Here I go with an iBook and a 500 MHz G3 and OS X is a pain for its GUI
slowness. Things got better with Jaguar, then Panther and definitely now
with Tiger. Sure, that's relatively old hardware, and once it's fast enough,
you don't want it to be any faster anyway. But for picture scrolling etc.
there's still a problem.

You could "blame" OS X's superior fully buffered windowing architecture
which allows such neat tricks as playing a movie while it genie-minimizing
into the dock. Quite cool for an ancient iBook. Stuff like that shows off
the power of OS X's Quartz architecture. 
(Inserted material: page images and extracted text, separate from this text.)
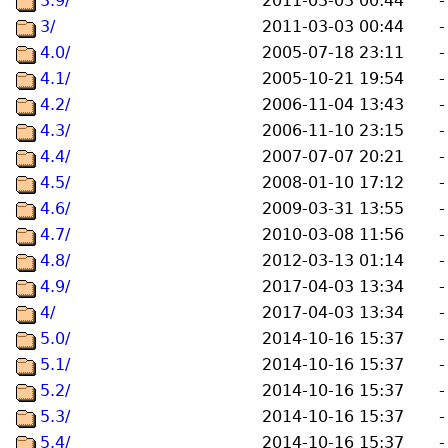
3.9/
2011-03-03 00:44
-
3/
2011-03-03 00:44
-
4.0/
2005-07-18 23:11
-
4.1/
2005-10-21 19:54
-
4.2/
2006-11-04 13:43
-
4.3/
2006-11-10 23:15
-
4.4/
2007-07-07 20:21
-
4.5/
2008-01-10 17:12
-
4.6/
2009-03-31 13:55
-
4.7/
2010-03-08 11:56
-
4.8/
2012-03-13 01:14
-
4.9/
2017-04-03 13:34
-
4/
2017-04-03 13:34
-
5.0/
2014-10-16 15:37
-
5.1/
2014-10-16 15:37
-
5.2/
2014-10-16 15:37
-
5.3/
2014-10-16 15:37
-
5.4/
2014-10-16 15:37
-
But Quartz was definitely built for the future, not for current hardware.
Quartz Extreme was one step to get hardware graphics acceleration back which
was basically lost with OS X. But the transition isn't complete until we
have Quartz 2D Extreme. Only then will almost all the things we previously
had run as effortlessly (or so it appears to the user) as they have before
... plus the many new things that Quartz allows.

It's interesting to note, however, that Microsoft tries to move Windows into
the same direction with Avalon, which was once touted as a feature of
Longhorn. They're not there yet, it don't know if Avalon is still advertised
as part of Longhorn or not. XP still uses the older, traditional 2D approach
vs. Quartz's multi-layered "somewhat 3D-paradigm" (that's meant from a
technical perspective ... from a user perspective the window layering
appears similar to the user).

> Once the switch to Intel Architecture happens, we'll hopefully get decent
VNC

Why would that be? You probably mean Virtual PC or VPC, not VNC, right?

Yes, I'm looking forward to a free and adequately performing emulator built
on WINE. It'll take a while, as WINE is built for Linux. But I'm optimistic
that we will see this sort of software. Nice.